More than 1,000 musicians including Coldplay, Sting and ABBA wrote a letter to the EU executive, complaining that YouTube and other online services stripped artists of important earnings by making music "available for free."
They asked European Commission President Jean-Claude Juncker to "take action now" and create a fair playing field for artists and rights owners.
The musicians signing the letter expressed fears that YouTube's model - allowing its over one billion users to freely upload and access music - could jeopardize the future of the industry.
Ratcheting up the pressure
"The value gap undermines the rights and revenues of those who create, invest in and own music, and distorts the market place," the letter reads.
A similar letter of complaint was sent recently to the US Congress, with artists such as Taylor Swift and U2 urging swift measures to rectify the situation.

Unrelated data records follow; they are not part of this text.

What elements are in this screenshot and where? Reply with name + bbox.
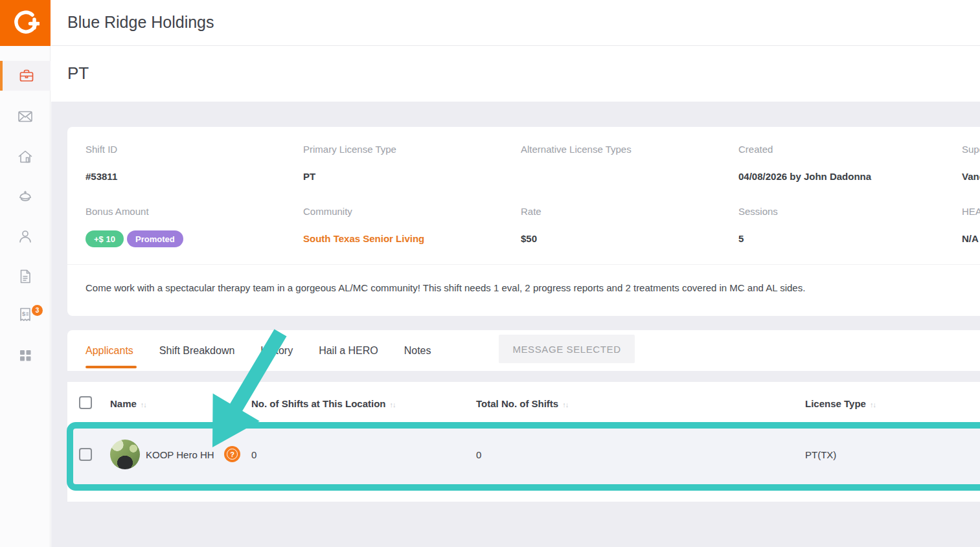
document-icon	[17, 268, 34, 285]
hearts-label: HEAR	[962, 206, 980, 217]
row-checkbox[interactable]	[79, 448, 92, 461]
supervisor-label: Super	[962, 144, 980, 155]
primary-license-value: PT	[303, 171, 315, 182]
bonus-amount-badge: +$ 10	[85, 230, 124, 247]
top-header: Blue Ridge Holdings	[51, 0, 980, 46]
message-selected-button[interactable]: MESSAGE SELECTED	[499, 335, 635, 363]
help-icon[interactable]: ?	[224, 446, 240, 462]
community-label: Community	[303, 206, 352, 217]
card-divider	[67, 264, 980, 265]
sidebar-item-documents[interactable]	[0, 262, 51, 291]
tabs-bar: Applicants Shift Breakdown History Hail …	[67, 330, 980, 371]
nurse-cap-icon	[17, 188, 34, 205]
promoted-badge: Promoted	[127, 230, 183, 247]
sidebar-item-apps[interactable]	[0, 340, 51, 370]
bonus-label: Bonus Amount	[85, 206, 149, 217]
alt-license-label: Alternative License Types	[521, 144, 632, 155]
sort-icon[interactable]: ↑↓	[390, 401, 396, 408]
page-title: PT	[67, 63, 89, 84]
shift-description: Come work with a spectacular therapy tea…	[85, 282, 805, 293]
briefcase-icon	[18, 67, 35, 84]
app-window: Blue Ridge Holdings PT	[0, 0, 980, 547]
rate-value: $50	[521, 233, 537, 244]
question-mark-icon: ?	[227, 449, 238, 460]
sort-icon[interactable]: ↑↓	[141, 401, 146, 408]
select-all-checkbox[interactable]	[79, 396, 92, 409]
shift-id-value: #53811	[85, 171, 117, 182]
sidebar-item-messages[interactable]	[0, 102, 51, 131]
tab-shift-breakdown[interactable]: Shift Breakdown	[159, 345, 235, 357]
sidebar-item-communities[interactable]	[0, 142, 51, 172]
applicant-avatar[interactable]	[110, 440, 140, 469]
koop-logo-icon	[11, 9, 40, 38]
supervisor-value: Vanes	[962, 171, 980, 182]
sessions-label: Sessions	[738, 206, 778, 217]
col-header-license-type[interactable]: License Type↑↓	[805, 398, 876, 409]
grid-icon	[17, 347, 34, 364]
sessions-value: 5	[738, 233, 744, 244]
home-icon	[17, 148, 34, 165]
created-value: 04/08/2026 by John Dadonna	[738, 171, 871, 182]
billing-count-badge: 3	[32, 305, 43, 316]
cell-shifts-at-location: 0	[251, 449, 256, 460]
svg-text:$: $	[22, 310, 26, 317]
sidebar-item-profile[interactable]	[0, 221, 51, 251]
tabs-row: Applicants Shift Breakdown History Hail …	[85, 330, 431, 371]
cell-license-type: PT(TX)	[805, 449, 836, 460]
sub-header: PT	[51, 46, 980, 102]
sidebar-item-billing[interactable]: $ 3	[0, 301, 51, 331]
company-title: Blue Ridge Holdings	[67, 13, 214, 32]
receipt-icon: $	[17, 306, 34, 323]
sort-icon[interactable]: ↑↓	[870, 401, 876, 408]
active-tab-underline	[85, 366, 137, 368]
applicant-name[interactable]: KOOP Hero HH	[146, 449, 214, 460]
primary-license-label: Primary License Type	[303, 144, 396, 155]
shift-details-card: Shift ID Primary License Type Alternativ…	[67, 127, 980, 316]
tab-history[interactable]: History	[260, 345, 293, 357]
sidebar-item-heroes[interactable]	[0, 181, 51, 211]
cell-total-shifts: 0	[476, 449, 481, 460]
person-icon	[17, 228, 34, 245]
sort-icon[interactable]: ↑↓	[562, 401, 568, 408]
sidebar-item-shifts[interactable]	[0, 61, 51, 91]
col-header-name[interactable]: Name↑↓	[110, 398, 146, 409]
community-link[interactable]: South Texas Senior Living	[303, 233, 424, 244]
col-header-shifts-at-location[interactable]: No. of Shifts at This Location↑↓	[251, 398, 396, 409]
col-header-total-shifts[interactable]: Total No. of Shifts↑↓	[476, 398, 568, 409]
shift-id-label: Shift ID	[85, 144, 117, 155]
app-logo[interactable]	[0, 0, 51, 46]
tab-notes[interactable]: Notes	[404, 345, 431, 357]
tab-applicants[interactable]: Applicants	[85, 345, 133, 357]
tab-hail-a-hero[interactable]: Hail a HERO	[319, 345, 378, 357]
rate-label: Rate	[521, 206, 541, 217]
envelope-icon	[17, 108, 34, 125]
created-label: Created	[738, 144, 773, 155]
hearts-value: N/A	[962, 233, 979, 244]
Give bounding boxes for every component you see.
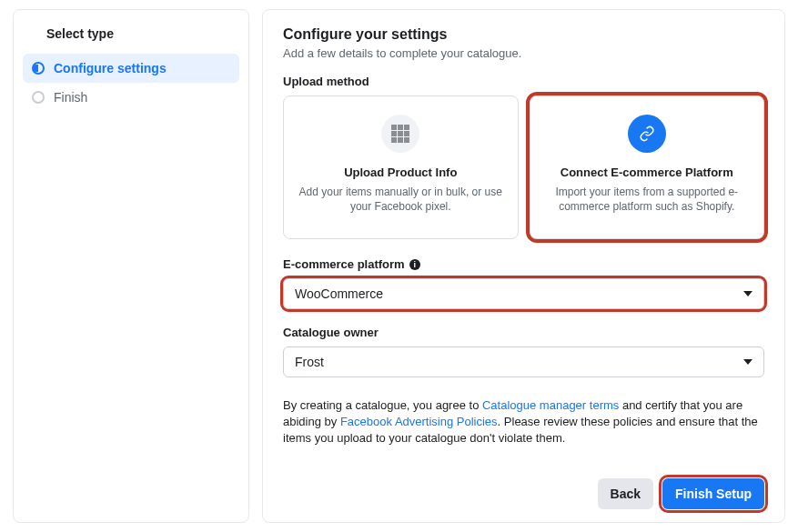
step-label: Finish	[54, 90, 87, 105]
select-value: Frost	[295, 355, 324, 369]
card-title: Upload Product Info	[344, 166, 457, 179]
main-panel: Configure your settings Add a few detail…	[262, 9, 785, 523]
step-indicator-icon	[32, 62, 45, 75]
chevron-down-icon	[743, 291, 753, 296]
back-button[interactable]: Back	[598, 478, 653, 509]
finish-setup-button[interactable]: Finish Setup	[662, 478, 764, 509]
card-connect-ecommerce[interactable]: Connect E-commerce Platform Import your …	[530, 95, 765, 239]
link-advertising-policies[interactable]: Facebook Advertising Policies	[340, 415, 498, 428]
link-catalogue-terms[interactable]: Catalogue manager terms	[482, 398, 619, 412]
step-indicator-icon	[32, 91, 45, 104]
upload-method-cards: Upload Product Info Add your items manua…	[283, 95, 764, 239]
upload-method-label: Upload method	[283, 75, 764, 88]
page-title: Configure your settings	[283, 26, 764, 43]
footer-actions: Back Finish Setup	[283, 466, 764, 509]
ecommerce-platform-select[interactable]: WooCommerce	[283, 278, 764, 309]
chevron-down-icon	[743, 359, 753, 365]
link-icon	[628, 115, 666, 153]
sidebar-step-finish[interactable]: Finish	[23, 83, 239, 112]
catalogue-owner-label: Catalogue owner	[283, 326, 764, 339]
select-value: WooCommerce	[295, 286, 383, 301]
sidebar-step-configure[interactable]: Configure settings	[23, 54, 239, 83]
sidebar-title: Select type	[23, 26, 239, 54]
grid-icon	[381, 115, 419, 153]
info-icon[interactable]: i	[409, 259, 420, 270]
catalogue-owner-select[interactable]: Frost	[283, 346, 764, 377]
card-upload-product-info[interactable]: Upload Product Info Add your items manua…	[283, 95, 519, 239]
terms-text: By creating a catalogue, you agree to Ca…	[283, 397, 764, 447]
card-desc: Import your items from a supported e-com…	[543, 185, 752, 214]
step-label: Configure settings	[54, 61, 167, 75]
sidebar: Select type Configure settings Finish	[13, 9, 249, 523]
card-title: Connect E-commerce Platform	[561, 166, 733, 179]
ecommerce-platform-label: E-commerce platform i	[283, 257, 764, 271]
card-desc: Add your items manually or in bulk, or u…	[297, 185, 505, 214]
page-subtitle: Add a few details to complete your catal…	[283, 46, 764, 60]
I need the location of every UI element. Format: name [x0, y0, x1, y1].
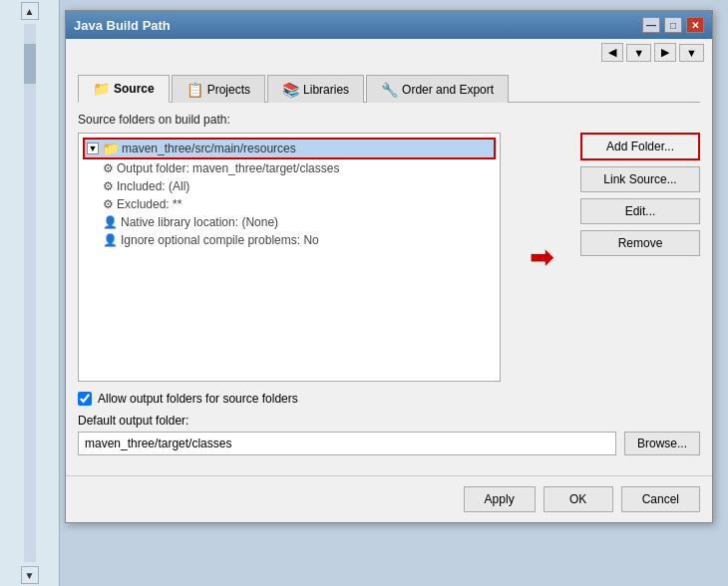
- tab-source[interactable]: 📁 Source: [78, 75, 170, 103]
- tab-projects[interactable]: 📋 Projects: [172, 75, 265, 103]
- tree-root-item[interactable]: ▼ 📁 maven_three/src/main/resources: [83, 138, 496, 159]
- allow-output-row: Allow output folders for source folders: [78, 392, 700, 406]
- add-folder-button[interactable]: Add Folder...: [580, 133, 700, 160]
- child-native-label: Native library location: (None): [121, 215, 278, 229]
- cancel-button[interactable]: Cancel: [621, 486, 700, 512]
- left-scrollbar: ▲ ▼: [0, 0, 60, 586]
- java-build-path-dialog: Java Build Path — □ ✕ ◀ ▼ ▶ ▼ 📁 Source: [65, 10, 713, 523]
- nav-dropdown-button[interactable]: ▼: [626, 44, 651, 62]
- child-excluded-icon: ⚙: [103, 197, 114, 211]
- tree-child-ignore[interactable]: 👤 Ignore optional compile problems: No: [103, 231, 496, 249]
- edit-button[interactable]: Edit...: [580, 198, 700, 224]
- output-folder-input[interactable]: [78, 432, 616, 455]
- child-ignore-icon: 👤: [103, 233, 118, 247]
- tab-order-export[interactable]: 🔧 Order and Export: [366, 75, 509, 103]
- source-tree: ▼ 📁 maven_three/src/main/resources ⚙ Out…: [78, 133, 501, 382]
- tree-child-output[interactable]: ⚙ Output folder: maven_three/target/clas…: [103, 159, 496, 177]
- browse-button[interactable]: Browse...: [624, 432, 700, 455]
- arrow-annotation: ➡: [511, 133, 570, 382]
- tab-bar: 📁 Source 📋 Projects 📚 Libraries 🔧 Order …: [78, 74, 700, 103]
- child-ignore-label: Ignore optional compile problems: No: [121, 233, 319, 247]
- section-label: Source folders on build path:: [78, 113, 700, 127]
- nav-dropdown2-button[interactable]: ▼: [679, 44, 704, 62]
- dialog-titlebar: Java Build Path — □ ✕: [66, 11, 712, 39]
- minimize-button[interactable]: —: [642, 17, 660, 33]
- action-buttons: Add Folder... Link Source... Edit... Rem…: [580, 133, 700, 382]
- output-folder-row: Browse...: [78, 432, 700, 455]
- tab-projects-label: Projects: [207, 83, 250, 97]
- order-tab-icon: 🔧: [381, 82, 398, 98]
- child-included-icon: ⚙: [103, 179, 114, 193]
- titlebar-controls: — □ ✕: [642, 17, 704, 33]
- tree-root-icon: 📁: [102, 141, 119, 156]
- child-output-icon: ⚙: [103, 161, 114, 175]
- source-tab-icon: 📁: [93, 81, 110, 97]
- projects-tab-icon: 📋: [186, 82, 203, 98]
- bottom-section: Allow output folders for source folders …: [78, 392, 700, 455]
- default-output-label: Default output folder:: [78, 414, 700, 428]
- scroll-track: [24, 24, 36, 562]
- tab-libraries[interactable]: 📚 Libraries: [267, 75, 364, 103]
- tab-order-label: Order and Export: [402, 83, 494, 97]
- tree-expand-btn[interactable]: ▼: [87, 143, 99, 154]
- allow-output-checkbox[interactable]: [78, 392, 92, 406]
- child-native-icon: 👤: [103, 215, 118, 229]
- tab-source-label: Source: [114, 82, 155, 96]
- remove-button[interactable]: Remove: [580, 230, 700, 256]
- forward-button[interactable]: ▶: [654, 43, 676, 62]
- child-output-label: Output folder: maven_three/target/classe…: [117, 161, 339, 175]
- scroll-up-btn[interactable]: ▲: [21, 2, 39, 20]
- tab-libraries-label: Libraries: [303, 83, 349, 97]
- tree-child-native[interactable]: 👤 Native library location: (None): [103, 213, 496, 231]
- scroll-down-btn[interactable]: ▼: [21, 566, 39, 584]
- dialog-nav: ◀ ▼ ▶ ▼: [66, 39, 712, 62]
- maximize-button[interactable]: □: [664, 17, 682, 33]
- tree-root-label: maven_three/src/main/resources: [122, 142, 296, 155]
- child-excluded-label: Excluded: **: [117, 197, 182, 211]
- child-included-label: Included: (All): [117, 179, 189, 193]
- close-button[interactable]: ✕: [686, 17, 704, 33]
- dialog-content: 📁 Source 📋 Projects 📚 Libraries 🔧 Order …: [66, 62, 712, 467]
- tree-child-excluded[interactable]: ⚙ Excluded: **: [103, 195, 496, 213]
- window: ▲ ▼ Java Build Path — □ ✕ ◀ ▼ ▶ ▼: [0, 0, 728, 586]
- dialog-footer: Apply OK Cancel: [66, 475, 712, 522]
- scroll-thumb[interactable]: [24, 44, 36, 84]
- libraries-tab-icon: 📚: [282, 82, 299, 98]
- link-source-button[interactable]: Link Source...: [580, 166, 700, 192]
- back-button[interactable]: ◀: [601, 43, 623, 62]
- main-area: ▼ 📁 maven_three/src/main/resources ⚙ Out…: [78, 133, 700, 382]
- default-output-text: Default output folder:: [78, 414, 188, 428]
- tree-child-included[interactable]: ⚙ Included: (All): [103, 177, 496, 195]
- apply-button[interactable]: Apply: [464, 486, 536, 512]
- tree-children: ⚙ Output folder: maven_three/target/clas…: [103, 159, 496, 249]
- allow-output-label: Allow output folders for source folders: [98, 392, 298, 406]
- dialog-title: Java Build Path: [74, 18, 642, 33]
- ok-button[interactable]: OK: [544, 486, 613, 512]
- red-arrow-icon: ➡: [530, 241, 552, 274]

"The Wall Street Journal" pointed out that YouTube had a different take on the issue, saying that around $3 billion (2.7 billion euros) had already reached the music industry in advertising income through a special recognition system.
The site has voluntarily offered record labels a tool to automatically block, monetize or mute their music, the newspaper said. But it added that many rights holders have said YouTube's system wasn't foolproof and required them to conduct a laborious, manual search daily to track content and collect royalties.
The European Commission confirmed Thursday it had received the letter. New proposals as to how to reach a viable settlement are expected in the coming months.